Most automation tools optimize for speed. Fluxo optimizes for controlled speed: fast enough to scale, governed enough to trust. That is why Human Review is a first-class subsystem in Fluxo.
Human Review is not a UI checkbox. It is a system of record: persisted tasks, routing decisions, audit trails, and explicit state transitions. When a workflow pauses for review, the platform records exactly what happened so the run can be resumed safely and explained later.
What happens when Human Review runs
When the HUMAN_REVIEW node executes, Fluxo:
- resolves draft content and context paths from upstream graph data
- creates a ReviewTask with status PENDING
- stores original content, revision number, and routing metadata fields
- emits review-created events for notifications and automations
Execution waits for a decision and resumes only when a valid transition is recorded. That single design choice is what makes review reliable: you can always answer who approved what, when, and why.
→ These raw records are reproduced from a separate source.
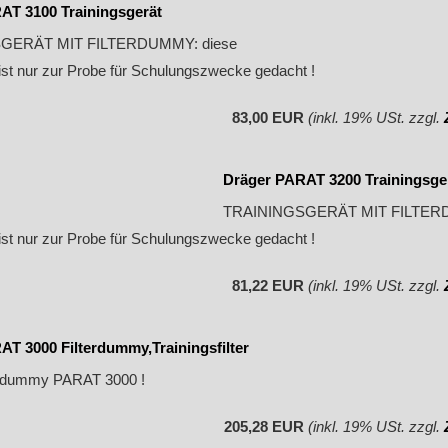
AT 3100 Trainingsgerät
GERÄT MIT FILTERDUMMY: diese
ist nur zur Probe für Schulungszwecke gedacht !
83,00 EUR
(inkl. 19% USt. zzgl.
Dräger PARAT 3200 Trainingsge
TRAININGSGERÄT MIT FILTERD
ist nur zur Probe für Schulungszwecke gedacht !
81,22 EUR
(inkl. 19% USt. zzgl.
T 3000 Filterdummy,Trainingsfilter
erdummy PARAT 3000 !
205,28 EUR
(inkl. 19% USt. zzgl.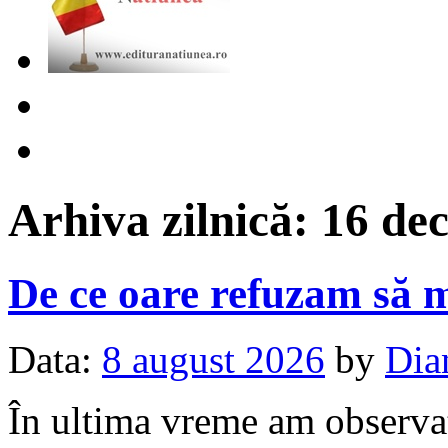
Arhiva zilnică:
16 de
De ce oare refuzam să 
Data:
8 august 2026
by
Dia
În ultima vreme am observat 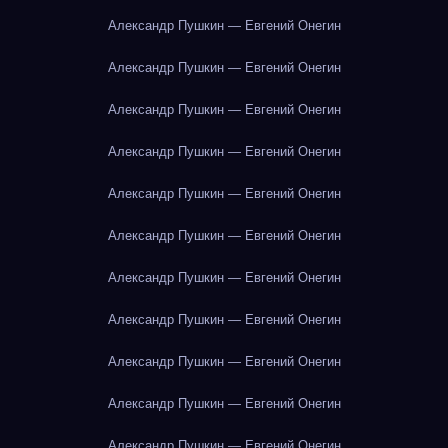
Александр Пушкин — Евгений Онегин
Александр Пушкин — Евгений Онегин
Александр Пушкин — Евгений Онегин
Александр Пушкин — Евгений Онегин
Александр Пушкин — Евгений Онегин
Александр Пушкин — Евгений Онегин
Александр Пушкин — Евгений Онегин
Александр Пушкин — Евгений Онегин
Александр Пушкин — Евгений Онегин
Александр Пушкин — Евгений Онегин
Александр Пушкин — Евгений Онегин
Governance assessment pipeline
Routing is only useful if it is grounded in data. Before routing, Fluxo computes a governance assessment that combines multiple signals:
- deterministic rule checks (PII, links, numeric claims, forbidden terms, length bounds)
- historical trust metrics (first-pass volume and approval rate)
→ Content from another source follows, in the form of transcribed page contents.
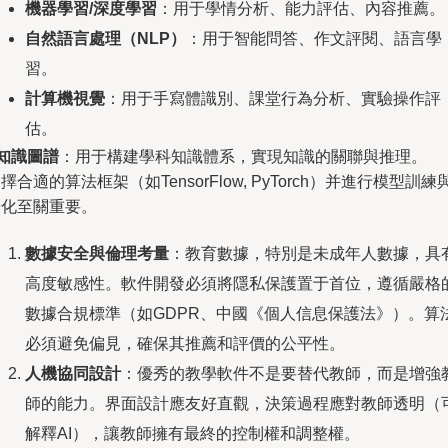
機器學習/深度學習
：用于學情分析、能力評估、內容推薦。
自然語言處理（NLP）
：用于智能問答、作文評閱、語言學
習。
計算機視覺
：用于手寫體識別、課堂行為分析、實驗操作評
估。
知識圖譜
：用于構建學科知識體系，實現知識的關聯與推理。
擇合適的算法框架（如TensorFlow, PyTorch）并進行模型訓練
優化至關重要。
數據安全與倫理考量
：教育數據，特別是未成年人數據，具
高度敏感性。軟件開發必須將隱私保護置于首位，遵循嚴格
數據合規標準（如GDPR、中國《個人信息保護法》）。算
必須避免偏見，確保其推薦和評價的公平性。
人機協同設計
：優秀的教學軟件不是要替代教師，而是增強
師的能力。界面設計應友好直觀，決策過程應對教師透明（
解釋AI），讓教師擁有最終的控制權和調整權。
- optional model self-evaluation
- risk flag severity scoring to derive confidence
This produces a concrete confidence score, risk flags, and reasons. Those fields are persisted on the task for auditability and later analytics.
Policy routing decisions
Routing policy can choose:
- STANDARD_REVIEW
- AUTO_APPROVED
- ESCALATED
- BLOCKED
Auto-approval is guarded by strict checks: confidence threshold, word-count bounds, no high-severity flags, minimum trust history, and downstream destination risk constraints. Fluxo only allows low-risk destination classes for auto-approval paths.
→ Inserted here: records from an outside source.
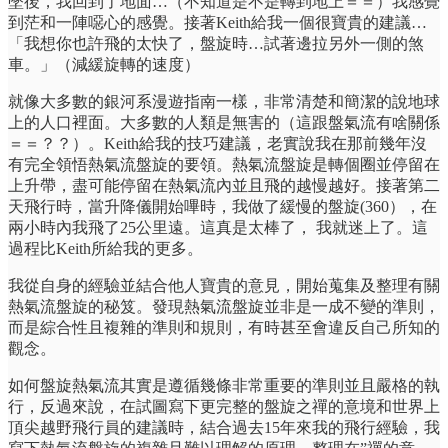
墜後，我回到了地面…（不知道是不是轉到地上＝＝）我感覺
到茫和一陣噁心的感覺。接著Keith給我一個很寶貴的建議…
「我想你也許飛的太快了，盤旋時…試著邊拉另外一側的煞
車。」（減緩旋轉的速度）
就像大多數的銀河系漫遊指南一樣，非常清楚和簡潔的說地球
上的人口裡面。大多數的人類是無害的（這跟盤氣流有啥關係
＝＝？？）。Keith給我的技巧建議，老實說我在那前幾年沒
有完全領悟熱氣流盤旋的要領。熱氣流盤旋是轉個圈並停留在
上升帶，盡可能停留在熱氣流內並且飛的越慢越好。接著第二
天飛行時，當升降儀開始嗶時，我做了緩慢的盤旋(360），在
兩小時內我飛了25公里遠。這真是太棒了， 我就迷上了。這
過程比Keith所給我的更多。
我從自身的經驗並結合他人寶貴的意見，開始蒐集及整理有關
熱氣流盤旋的秘笈。發現熱氣流盤旋並非是一成不變的準則，
而是綜合性且複雜的準則和規則，有時甚至會違反自己所知的
觀念。
如何盤旋熱氣流其實是遵循幾條非常重要的準則並且嚴格的執
行，反過來說，在試圖寫下更完整的盤旋之禪的意境和世界上
頂尖越野飛行員的建議時，結合過去15年來我的飛行經驗，我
Review actions and state transitions
Review actions are implemented through explicit service functions with access checks:
- approve
- reject
- request revision
Transitions write timestamps, actor identity, optional edited content, and audit logs. They also emit webhook dispatch and completion events so external systems remain synchronized.
Revision regeneration loop
For revision requests, Fluxo can regenerate from the nearest upstream AI node. Fluxo resolves the regeneration target from graph structure, applies revision feedback, executes the AI node again, and creates a new review cycle with an incremented revision number.
I cap revision loops to protect runtime health and avoid infinite regenerate/review oscillation.
External review links
Fluxo supports public review sessions for stakeholders without full Fluxo accounts:
- signed, expiring session tokens
- per-link permissions (approve/reject/request revision/edit content)
- collector modes (none, name, name+email)
- IP/user-agent logging and rate limits
This lets agencies involve clients while keeping proper audit trails.
Notification and delivery model
Review events can notify users over Slack, Discord, Telegram, or email. Deliveries are persisted with status and provider identifiers. Retries and digest/reminder flows run through scheduled background functions.
This lets teams operate review SLAs as an actual process, not a best-effort inbox.
Why this matters
Many automation products optimize for speed alone. I optimized Fluxo for controlled speed: fast enough to scale, governed enough to trust.